Stevie Wonder can see what the deal is on this one: rich + pretty + Black + talented + (Lawd have mercy) woman = How dare you? Bey’s an unknown quantity, quite mysterious despite her recent documentary. Recall, she kept Blue Ivy’s cutie pie mug a secret until she got good and ready to reveal her, declining to cash in on the celebrity baby photos money maker train a la People magazine.
She’s never had a drug-induced breakdown. She doesn’t tweet inappropriate things. She doesn’t curse, swear or drink until she falls down in public. There are no photos lurking of her doing the walk of shame some sunny morning after a tawdry encounter with some random head. Nor are there pics of her getting into any cars sans drawls.
She’s never been arrested and had her mug shot plastered all over the Internet, nor has she been happily, gleefully attached to the wrong man. She didn’t even let her – minimalist, I think – controlling dad scenario stop her flow. She just rolled – with class and grace – past any hub bub and kept it moving to her next big project.
She hasn’t had any illegitimate babies – par for the course for black women don’t you know, and yes, fools, I’m being sarcastic – heck, even the President likes her.
Yet, if anyone wants to talk about the horrors and perils of excess or the antithesis of luxury they throw B on the sacrificial altar like a cheap steak on a grill. Like she’s the only singing phenom to use her hard earned spoils to enjoy life.
How dare you, brown skinned woman, stop acting like the mule of the world! Who told you it was okay to walk around acting like you’re proud – dare we say queenlike – and enjoy your life, be cute, edgy and occasionally unpredictable too? Woman – add disgusted sneer and associated curling lip – stop breaking records and doing it all with aplomb! And most definitely stop encouraging other girls to think they can run the world too.

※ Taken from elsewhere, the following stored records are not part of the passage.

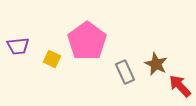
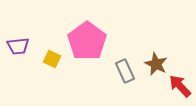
gray rectangle: moved 1 px up
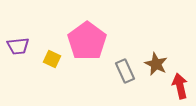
red arrow: rotated 30 degrees clockwise
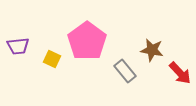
brown star: moved 4 px left, 14 px up; rotated 15 degrees counterclockwise
gray rectangle: rotated 15 degrees counterclockwise
red arrow: moved 13 px up; rotated 150 degrees clockwise
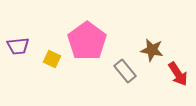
red arrow: moved 2 px left, 1 px down; rotated 10 degrees clockwise
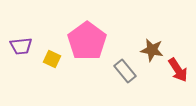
purple trapezoid: moved 3 px right
red arrow: moved 4 px up
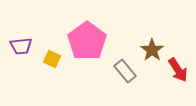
brown star: rotated 25 degrees clockwise
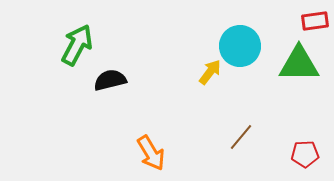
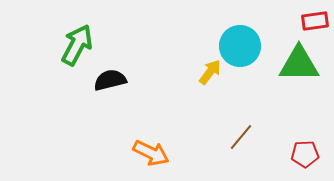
orange arrow: rotated 33 degrees counterclockwise
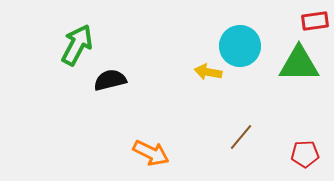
yellow arrow: moved 2 px left; rotated 116 degrees counterclockwise
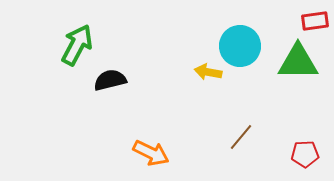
green triangle: moved 1 px left, 2 px up
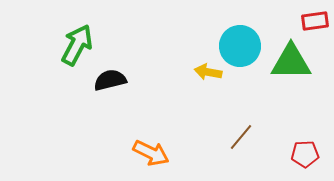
green triangle: moved 7 px left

People hated on Katherine Hepburn in a similar way according to this book I’m reading How to Hepburn: Lessons on Living from Kate the Great by Karen Karbo. Hepburn was too much of an individual, refusing to acquiesce to the limiting ideas people had at the time about what women should and could do. She was too far outside the norm for society, so they punished her, until her slavish devotion to Spencer Tracy’s drunk self “humanized” her. Or, as Karbo put it when discussing the strategy that turned Hepburn’s flagging career around in the late 1940’s, “People loved her as long as she agreed in the final reel to eat a little humble pie.”
Apparently Bey with her long blonde weave and unapologetic curves does not appear humble enough. Well, I say how many modest superstars do you really know? Rock on B in all your fabulousness. Crank that new music. Fat Kid can’t wait to check out your next CD.